Archive for February 28th, 2008

Sun-dried pineapple

Everyday at lunch we eat with the students who are in residence at the institute. Because the dining hall is too small to accommodate everyone at the same time the tables are always full and you have to search for a place to sit. This means that you are likely to sit with people you don’t know, mostly students and occasionally with faculty or staff who are also in residence. This has been an unexpected treat. Yesterday I was sitting with a Zambian and Kenyan accountant who are following a course on financial management; the day before I was having lunch in the company of a insurance company director from Uganda, a trade representative from Malawi and a few Ethiopians following a course offered by the WorldBank about HIV/AIDS (“We are mainstreaming AIDS!” “Really? Why would you want to do that?”). And the day before that we learned about what trade representatives do in Zimbabwe.

For someone who is a great believer in networks this place is paradise. It also gives one a very different picture of Africa than the one that is generally known in the West. Here, Africa is populated by young and eager professionals who want to make a difference; very stimulating!

Before the lunch doors open everyone congregates in a cafeteria-like place; a WorldBank-sponsored HIV/AIDS course is given in back of folding harmonica doors while a large TV is perpetually on (and loud) showing South African soap operas with much drama, tears and shouting. Maybe this is a familiar backdrop for people who are, as they say, ‘in HIV/AIDS.’

I have heard some interesting perspectives here about Bush’s visit last week. He has gained much goodwill among people who rarely speak highly of him. One colleague surprised me most when he said that Bush’s visit was a testimony to America’s (generally admired) long term strategy which has been consistently implemented from as far back as Carter. To my surprise he saw no fundamental differences in the policies and strategies pursued by any of the presidents who followed him; including Bush. The choice of African countries visited was, in his view, very carefully planned (probably, we hope) and related to long term strategic interests around trade, access to primary resources and allies in expected future regional conflicts (just as described by Upton Sinclair in Oil!). It was an utterly novel idea to me and taught me something about how hard it is to leave the mainstream of opinions and explore current reality on its own merits; a topic, incidentally, that I teach.

I spent another full workday after I returned to my hotel in the early afternoon to assemble the results of our work in the morning; we refined the objectives of the course and identified the topics we think need to be taught to achieve each of the objectives, using colored post-it notes, complementing each others’ perspectives. We are very productive and I am hearing great stories; the work can hardly be called work. My colleagues are happy with the process of collaborative design which is new to them. img_1442.jpgHere, courses are developed by a professor about his or her favorite topic and then presented to a curriculum committee, all in a day’s work. Before I arrived they had balked at the idea of working a whole week on course design (why so long?) while we in Boston thought one week was very short to come up with a whole course. The final arrangement of work in the morning and, for me, putting things together in the afternoon is working perfectly.
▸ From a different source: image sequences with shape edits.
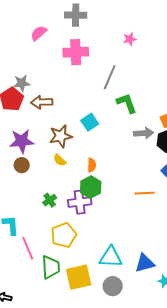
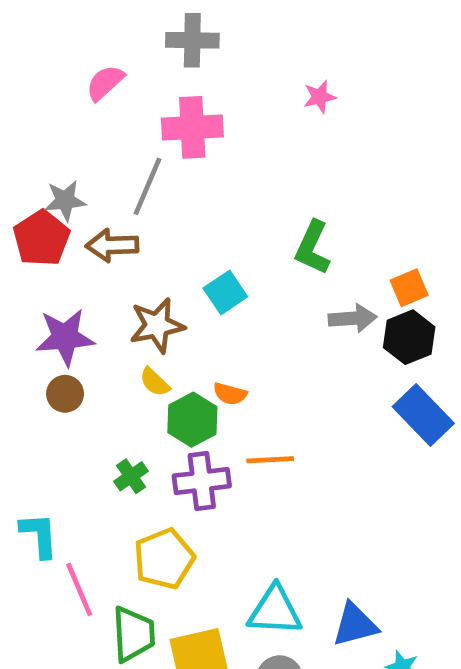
gray line: (110, 77) -> (148, 186), moved
green L-shape: (127, 103) -> (313, 248), turned -135
orange semicircle: (92, 165) -> (230, 394), turned 104
green hexagon: (91, 187) -> (192, 420), moved
orange line: (145, 193) -> (270, 460), moved

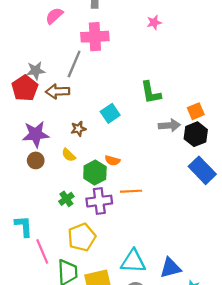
green L-shape: (313, 248) -> (151, 93), turned -35
brown star: (157, 325) -> (78, 129), size x0.6
yellow semicircle: (155, 382) -> (69, 155), moved

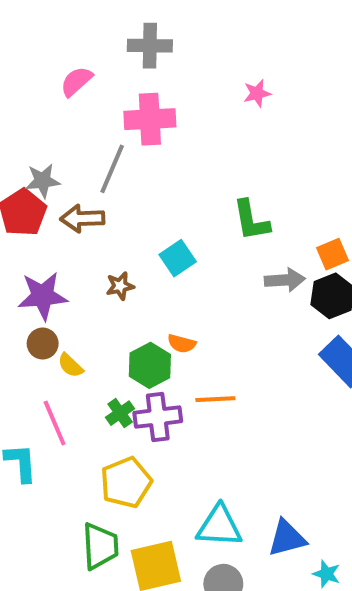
yellow semicircle: (69, 155) -> (70, 365), moved
green cross: (66, 199) -> (120, 413), moved
pink line: (42, 251) -> (55, 423), moved

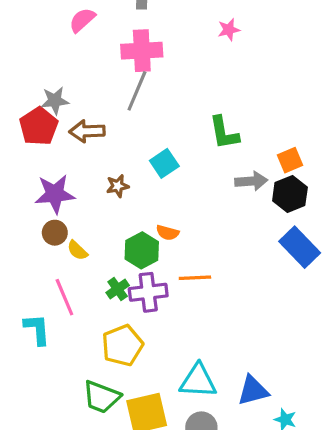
gray line: (112, 169) -> (137, 91), moved
green trapezoid: (100, 546) -> (101, 397), turned 114

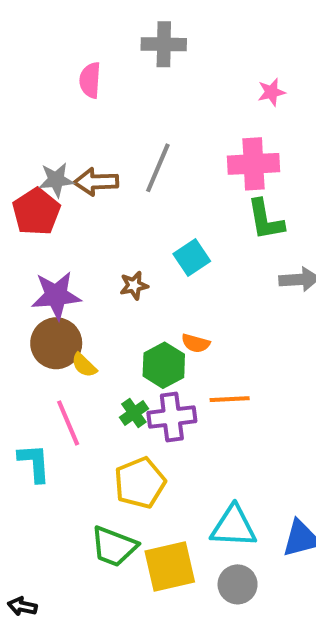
pink semicircle: (82, 20) -> (90, 80), turned -44
pink cross: (142, 51) -> (254, 164), moved
brown arrow: (87, 131) -> (96, 182), moved
brown circle: (55, 233) -> (56, 343), size x1.6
I made a little outing to the supermarket across the street and bought a package of dried pineapple produced by a cooperative of local women. Although it tastes great, the presentation leaves something to be desired. driedpineapple.jpgThe content of the package look like it was scraped from the surface of a dark and dank place where things similar in appearance grow. This may explain why I have never in my life seen sun-dried pineapple slices; packaging, by the way, is a topic that one of my colleagues is studying at the Maastricht School of Management with financial aid from the Dutch for his Ph.D. The Dutch offer a range of topics to choose from. If you want to pick your own topic, you pay for your studies. The available topics appear to be all trade related; those pragmatic Dutch!